I love doing laundry. There is nothing so satisfying as clean laundry neatly folded and waiting to be put away. Unless it is the sight of laundry hanging on the clothesline in the bright sunshine. And the smell of line-dried laundry! That is something to cherish.
Of course, I have the luxury to enjoy this chore. Things were very different when I was a child. When I grew up in the 1960s, here in northwest Arkansas, we were still a very rural community, complete with dirt roads. We lived approximately 27 miles from the nearest town and were almost completely self sufficient. What we couldn’t make or grow for ourselves, we traveled the 27 miles of dirt road once a month to buy. There was no going to the local laundromat for us. We did all of our laundry at home.
My granny had always done laundry on a rub board in the big cast-iron kettle, but Daddy traded something or other for an electric ringer washer for Mother that we kept on the front porch. This was Mother’s treasure. She did laundry nearly every day, because it had to be hung on the line to dry and we only had so much line. Monday was blue jeans, so Daddy would have work clothes for the rest of the week (he was a mechanic at the local school). Tuesday was white clothes that soaked in a bleach solution before being washed. Wednesday was colored clothes; Thursday was reds (we had a lot of red things, as that was Mother’s favorite color); Friday was towels, aprons, washcloths, dish cloths, pot holders, etc. And one Saturday a month was the day Mother washed all of the bedding.
Mother washed in all kinds of weather. Sometimes, the days were switched around because of rain. Some clothes could be dried indoors on hangers, or hung on the porch out of the rain, whereas denim really needed to be hung on the line. But no matter what the temperature, Mother did her laundry. I can remember the blue jeans being frozen stiff as boards and Mother using a broom to beat them so the ice would break and fall off. Then she would bring them in, hang them over chairs before the wood stove, and let them finish drying.

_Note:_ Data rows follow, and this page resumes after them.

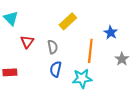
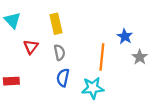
yellow rectangle: (68, 21) -> (56, 24), moved, turned -60
gray star: (122, 59) -> (140, 57), moved

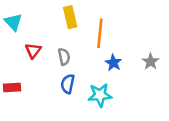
yellow rectangle: (56, 24) -> (70, 17), moved
blue star: (125, 36) -> (113, 63), moved
orange line: (102, 57) -> (100, 33), moved

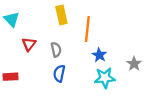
gray star: (151, 62) -> (134, 64), moved
cyan star: (100, 95) -> (105, 78), moved

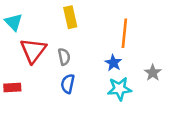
orange line: (87, 29) -> (124, 33), moved
red triangle: (29, 44) -> (33, 50), size x1.6

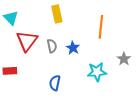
blue star: (113, 63) -> (73, 48), moved
blue semicircle: (68, 84) -> (55, 83), moved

Of course, we made our own laundry soap. It was basically shaved lye soap with baking soda and borax added. I used to help Granny make the soap in the fall when we butchered the pig. After rendering the lard in the big outdoor kettle, Granny would take only the white ashes from the fire under it, mix it with water, and make her lye, which she would put in the kettle with some leftover lard and cow milk. My grandfather had made her some wooden frames with an insert of wooden squares so that it fit together like an old-fashioned ice tray. We filled these frames with the soap, slid them under her bed to set up, and then a few days later when they were solid we would pull out the insert and carefully wrap each piece in newspaper and store them in the pantry / well house.

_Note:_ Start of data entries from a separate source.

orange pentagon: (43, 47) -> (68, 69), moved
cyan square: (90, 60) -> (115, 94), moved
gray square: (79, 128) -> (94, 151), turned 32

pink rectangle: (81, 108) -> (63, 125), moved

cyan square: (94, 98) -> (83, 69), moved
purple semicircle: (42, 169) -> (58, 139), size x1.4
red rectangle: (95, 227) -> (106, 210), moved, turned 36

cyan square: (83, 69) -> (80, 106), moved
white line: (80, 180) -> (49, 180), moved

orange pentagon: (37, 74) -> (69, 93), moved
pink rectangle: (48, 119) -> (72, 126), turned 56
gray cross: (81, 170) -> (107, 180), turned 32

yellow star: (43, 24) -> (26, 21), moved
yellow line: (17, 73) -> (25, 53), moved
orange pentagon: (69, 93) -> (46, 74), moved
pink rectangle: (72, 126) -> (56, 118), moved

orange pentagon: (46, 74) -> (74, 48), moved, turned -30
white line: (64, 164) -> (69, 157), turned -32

My laundry days are not as strenuous as Mothers, as I have my own modern washer and dryer. But I still love my clothesline, and use it as much as possible. I also make my own laundry soap, though it is a little different from Mother’s. I use 2 cups Borax, 2 cups washing soda, 1 cup Oxy, and 1 grated bar of Fels-Naptha soap.

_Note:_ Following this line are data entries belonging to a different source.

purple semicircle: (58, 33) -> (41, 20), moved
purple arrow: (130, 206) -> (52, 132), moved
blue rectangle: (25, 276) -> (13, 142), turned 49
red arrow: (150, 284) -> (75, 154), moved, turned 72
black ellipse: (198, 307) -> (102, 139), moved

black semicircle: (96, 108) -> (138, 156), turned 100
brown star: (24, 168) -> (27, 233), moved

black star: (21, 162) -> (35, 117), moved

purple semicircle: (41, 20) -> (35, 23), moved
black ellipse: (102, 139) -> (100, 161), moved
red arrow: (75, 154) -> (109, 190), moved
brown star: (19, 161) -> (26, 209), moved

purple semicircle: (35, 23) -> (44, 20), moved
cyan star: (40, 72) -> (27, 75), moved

In 1986 when Mother finally got the house of her dreams, Daddy bought her a very modern washer and dryer set, and the old ringer went into the barn. Alas, the ringer top has been lost, and the tub is rusting. One day, if I ever have a good dry place to keep it, I’d like to bring it out and set it up for display, replacing the lost parts. It played a very large part in my childhood, and I will always have a fondness for it.